Synopses & Reviews
On a hazy November afternoon in Rangoon, 1862, a shrouded corpse was escorted by a small group of British soldiers to an anonymous grave in a prison enclosure. As the British Commissioner in charge insisted, “No vestige will remain to distinguish where the last of the Great Moghuls rests.”
Bahadur Shah Zafar II, the last Mughal Emperor, was a mystic, an accomplished poet and a skilled calligrapher. But while his Mughal ancestors had controlled most of India, the aged Zafar was king in name only. Deprived of real political power by the East India Company, he nevertheless succeeded in creating a court of great brilliance, and presided over one of the great cultural renaissances of Indian history.
Then, in 1857, Zafar gave his blessing to a rebellion among the Companys own Indian troops, thereby transforming an army mutiny into the largest uprising any empire had to face in the entire course of the nineteenth century. The Siege of Delhi was the Rajs Stalingrad: one of the most horrific events in the history of Empire, in which thousands on both sides died. And when the British took the city—securing their hold on the subcontinent for the next ninety years—tens of thousands more Indians were executed, including all but two of Zafars sixteen sons. By the end of the four-month siege, Delhi was reduced to a battered, empty ruin, and Zafar was sentenced to exile in Burma. There he died, the last Mughal ruler in a line that stretched back to the sixteenth century.
Award-winning historian and travel writer William Dalrymple shapes his powerful retelling of this fateful course of events from groundbreaking material: previously unexamined Urdu and Persian manuscripts that include Indian eyewitness accounts and records of the Delhi courts, police and administration during the siege.

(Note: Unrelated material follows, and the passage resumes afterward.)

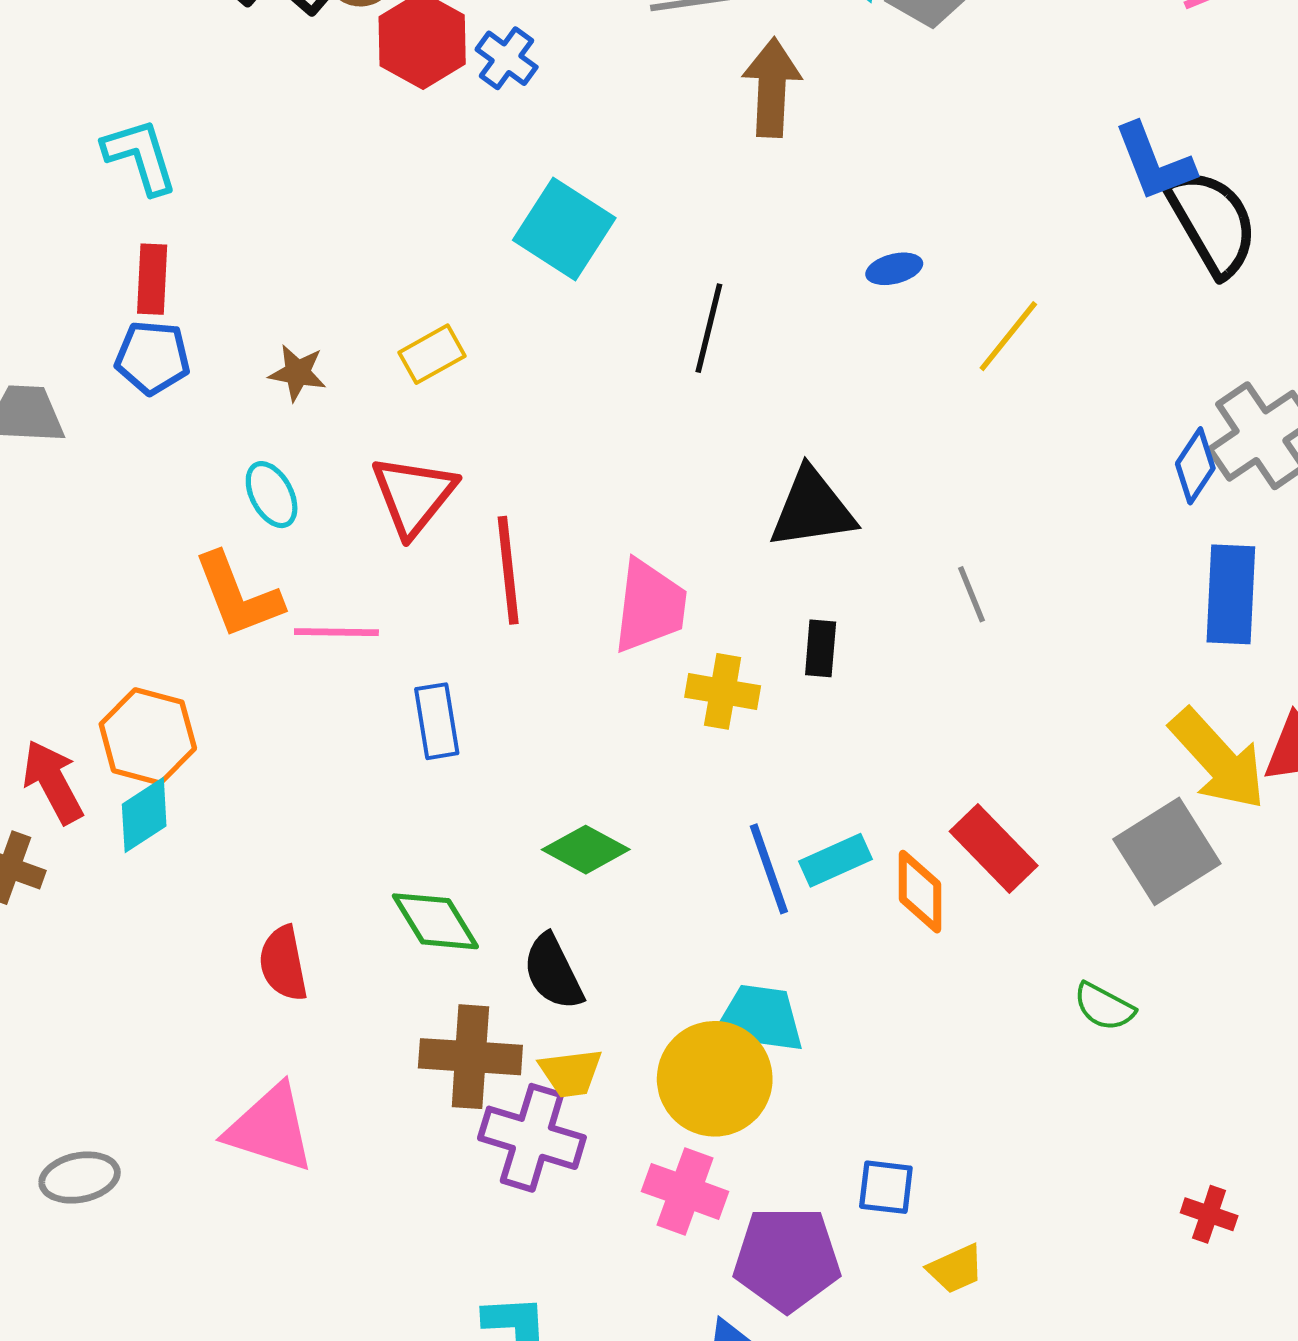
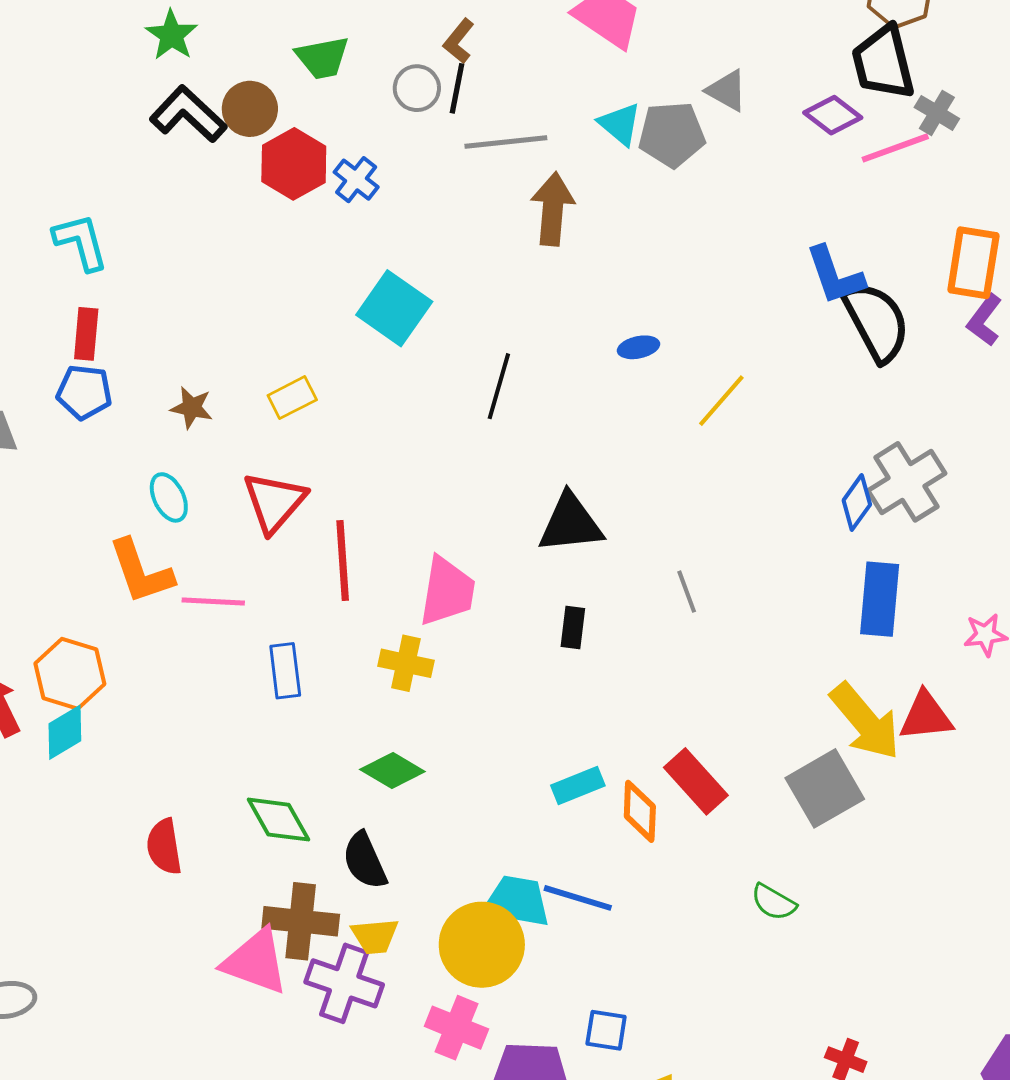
yellow cross: (723, 691) -> (406, 663), moved
blue line: (769, 869) -> (578, 898), moved, turned -56
pink triangle: (270, 1128) -> (255, 962), moved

The Last Mughal is a revelatory work—the first to present the Indian perspective on the fall of Delhi—and has as its heart both the dazzling capital personified by Zafar and the stories of the individuals tragically caught up in one of the bloodiest upheavals in history.
Review
"Brilliant....A magnificent, multi-dimensional work which shames the simplistic efforts of previous writers....With both empathy and sympathy the author portrays the last years of a decadent empire." David Gilmour, The Spectator
Review
"Dalrymple argues convincingly for the contribution of colonialism to the rise of religious radicalism in India. A skilfully written, impeccably researched history." The Observer
Synopsis
A portrait of Mughal emperor, poet, and mystic Bahadur Shah Zafar II is set against the backdrop of mid-nineteenth-century India, the 1857 armed uprising against British rule, the final days of the Mughal capital of Delhi and its destruction in the wake of its fall, and Zafar's final days as an exile in Burma. 35,000 first printing.
About the Author
William Dalrymple is the author of five acclaimed works of history and travel, including City of Djinns, which won the Sunday Times Young Writer of the Year Award and the Thomas Cook Travel Book Award; the best-selling From the Holy Mountain; and White Mughals, which won Britains most prestigious history prize, the Wolfson. He divides his time between New Delhi and London, and is a contributor to The New York Review of Books, The New Yorker and The Guardian.